But not just yet. Another shock cut throws us back into the bayous at night, revealing a wild-eyed Edward James Olmos and a creepy, inbred-looking Colin Hanks. They’re talking about snakes. Yes, snakes. In the bayous. Seriously. And then, just as abruptly, we return to Dexter’s high school reunion. Anyone who ever ingested hallucinogens might have wondered if some terrifyingly random flashback had just crawled into their TV. But no — this is how late-season “Dexter” plays, like a random cover-band version of a show whose weird originality we’d grown to love.
Back at the reunion, Dex rules. The guys dig the cool blood-spattered dude they see on TV all the time.
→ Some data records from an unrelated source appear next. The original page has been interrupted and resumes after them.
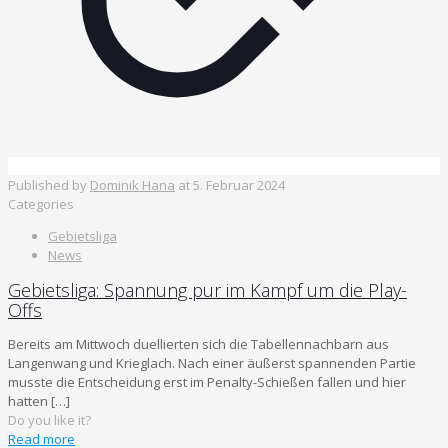
Published by
Dominik Hana
at
5. Februar 2024
Categories
Gebietsliga
News
Gebietsliga: Spannung pur im Kampf um die Play-
Offs
Bereits am Mittwoch duellierten sich die Tabellennachbarn aus
Langenwang und Krieglach. Nach einer äußerst spannenden Partie
musste die Entscheidung erst im Penalty-Schießen fallen und hier
hatten
[…]
Do you like it?
Read more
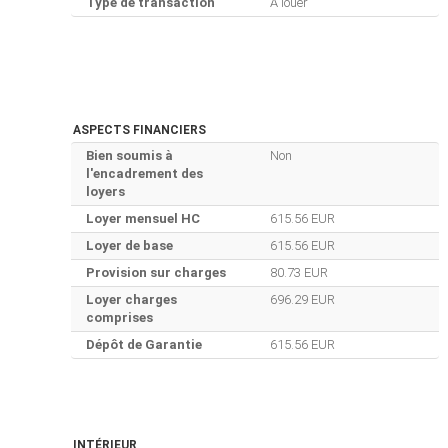
Type de transaction
A louer
ASPECTS FINANCIERS
Bien soumis à
Non
l'encadrement des
loyers
Loyer mensuel HC
615.56 EUR
Loyer de base
615.56 EUR
Provision sur charges
80.73 EUR
Loyer charges
696.29 EUR
comprises
Dépôt de Garantie
615.56 EUR
INTÉRIEUR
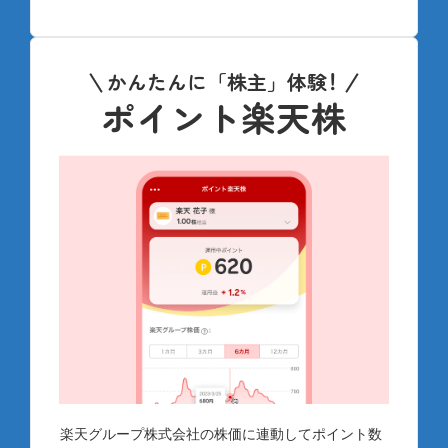
かんたんに「株主」体験
！
ポイント楽天株
楽天グループ株式会社の株価に連動してポイント数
The gals can’t resist the combination of Dex’s steely, detached demeanor and proximity to death. Actually, I totally made that last sentence up—I have no idea why the women dig him. Dexter’s dad’s ghost (James Remar) appears to explain to Dex that what is occurring is “popularity,” and that Dex must carpe diem the hell out of it. So Dex goes out there and brags for the benefit of the dudes and eventually scores a blow job from a dumb blond named Heidi. Then he dances.
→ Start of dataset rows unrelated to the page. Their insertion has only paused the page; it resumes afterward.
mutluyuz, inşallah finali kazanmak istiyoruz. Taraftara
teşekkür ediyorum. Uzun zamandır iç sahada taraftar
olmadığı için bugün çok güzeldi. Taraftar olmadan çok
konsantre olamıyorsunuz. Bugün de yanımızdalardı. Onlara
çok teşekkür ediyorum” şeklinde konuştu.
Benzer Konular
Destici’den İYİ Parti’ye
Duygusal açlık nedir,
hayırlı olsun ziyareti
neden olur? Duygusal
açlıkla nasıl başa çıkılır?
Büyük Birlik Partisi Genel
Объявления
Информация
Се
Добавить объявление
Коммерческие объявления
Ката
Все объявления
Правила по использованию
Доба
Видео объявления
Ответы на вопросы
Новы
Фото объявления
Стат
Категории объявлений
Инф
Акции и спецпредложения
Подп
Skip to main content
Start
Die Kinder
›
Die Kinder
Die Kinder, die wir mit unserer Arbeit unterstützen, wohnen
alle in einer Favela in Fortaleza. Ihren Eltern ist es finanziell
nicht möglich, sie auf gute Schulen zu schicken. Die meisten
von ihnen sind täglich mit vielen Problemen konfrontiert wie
Dexter Morgan. Dancing. It’s Hammer time!
You may have a few questions. For instance: What happened with Quinn (Desmond Harrington) and the awful tension between his well-earned mistrust of Dexter and his love of Deb, to say nothing of the creeping sense that Deb may have seen Dexter do something unseemly in last year’s finale? Hey, I was wondering that, too. But no — this version of “Dexter” ignores such things so it can spend several minutes setting up a justification for introducing a bleached blond indie hipster girl to work with Masuka (C. S. Lee). The whole point of the jock imbroglio is to get him on Dexter’s table, where Dex can notice some Christian tats on his chest. And then — you got it: discussions of whether God forgives us our trespasses, if evil is real, whether we can gain redemption, how God’s wrath manifests itself. The episode ends with that CGI snakes-on-the-beach moment, wherein a floater body’s stitches break open to reveal black wigglers where his intestines used to be.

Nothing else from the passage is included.